Rajagopal Rama, Srinivasan Bhaskar, Iyer Geetha, Agarwal Manokamna
Medical Research Foundation, Sankara Nethralaya, Chennai, Tamil Nadu, India.
Eur J Ophthalmol. 2023 Jul;33(4):NP9-NP12. doi: 10.1177/11206721221100903. Epub 2022 May 9.
To report a rare presentation of bilateral, coexisting ocular surface disease in a case of Xeroderma pigmentosum and its successful management.
Case report.
A 21-year-old male with Xeroderma pigmentosum presented with bilateral ocular surface squamous neoplasia (OSSN) along with central guttae in the right eye and corneal decompensation of the left eye. Subsequently, the patient developed dry eyes and lid margin keratinization in both eyes followed by perforation in the left eye. Sequential procedures both medical and surgical, including excision of the tumour, corneal transplantation and mucous membrane grafting addressing each of these ocular surface issues resulted in a successful outcome.
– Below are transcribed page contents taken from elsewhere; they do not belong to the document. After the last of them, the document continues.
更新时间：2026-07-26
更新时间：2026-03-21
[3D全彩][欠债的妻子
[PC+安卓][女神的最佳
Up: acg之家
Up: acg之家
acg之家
There was no recurrence of the tumour over 3 years. Corneal transplantation is preferably done after a minimum of 6 months following excision. Mucous membrane grafting performed for progressive lid margin keratinization resulted in surface stabilization.
In Xeroderma Pigmentosum, multiple ocular surface features can rarely coexist and be bilateral. Periodic evaluation of the surface for tumours, progressive dry eyes and endothelial function is recommended as a part of routine evaluation in Xeroderma pigmentosum. Surface procedures should precede intraocular intervention. Sequential management can result in successful outcomes.
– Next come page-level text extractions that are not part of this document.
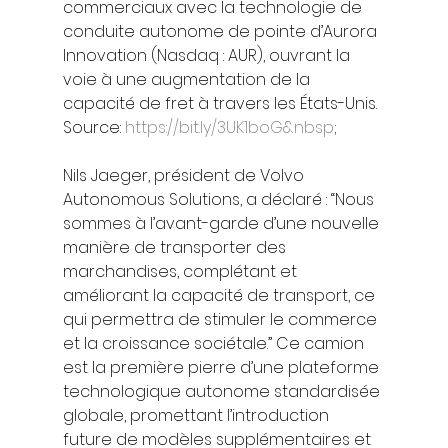
commerciaux avec la technologie de 
conduite autonome de pointe d’Aurora 
Innovation (Nasdaq : AUR), ouvrant la 
voie à une augmentation de la 
capacité de fret à travers les États-Unis. 
Source: 
https://bit.ly/3UK1boG&nbsp
; 
Nils Jaeger, président de Volvo 
Autonomous Solutions, a déclaré : “Nous 
sommes à l’avant-garde d’une nouvelle 
manière de transporter des 
marchandises, complétant et 
améliorant la capacité de transport, ce 
qui permettra de stimuler le commerce 
et la croissance sociétale.” Ce camion 
est la première pierre d’une plateforme 
technologique autonome standardisée 
globale, promettant l’introduction 
future de modèles supplémentaires et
报告一例着色性干皮病患者双侧并存眼表疾病的罕见表现及其成功治疗。
病例报告。
一名21岁的着色性干皮病男性患者,双眼出现眼表鳞状上皮肿瘤(OSSN),右眼伴有中央角膜小滴,左眼角膜失代偿。随后,患者双眼出现干眼和睑缘角化,左眼继而穿孔。通过一系列包括肿瘤切除、角膜移植和黏膜移植等在内的内科及外科手术,针对每一个眼表问题进行处理,最终取得了成功的治疗效果。术后3年肿瘤无复发。角膜移植最好在切除术后至少6个月进行。针对进行性睑缘角化实施的黏膜移植使眼表得以稳定。
在着色性干皮病中,多种眼表特征很少双侧并存。建议作为着色性干皮病常规评估的一部分,定期评估眼表有无肿瘤、进行性干眼和内皮功能。眼表手术应先于眼内干预。序贯治疗可取得成功的治疗效果。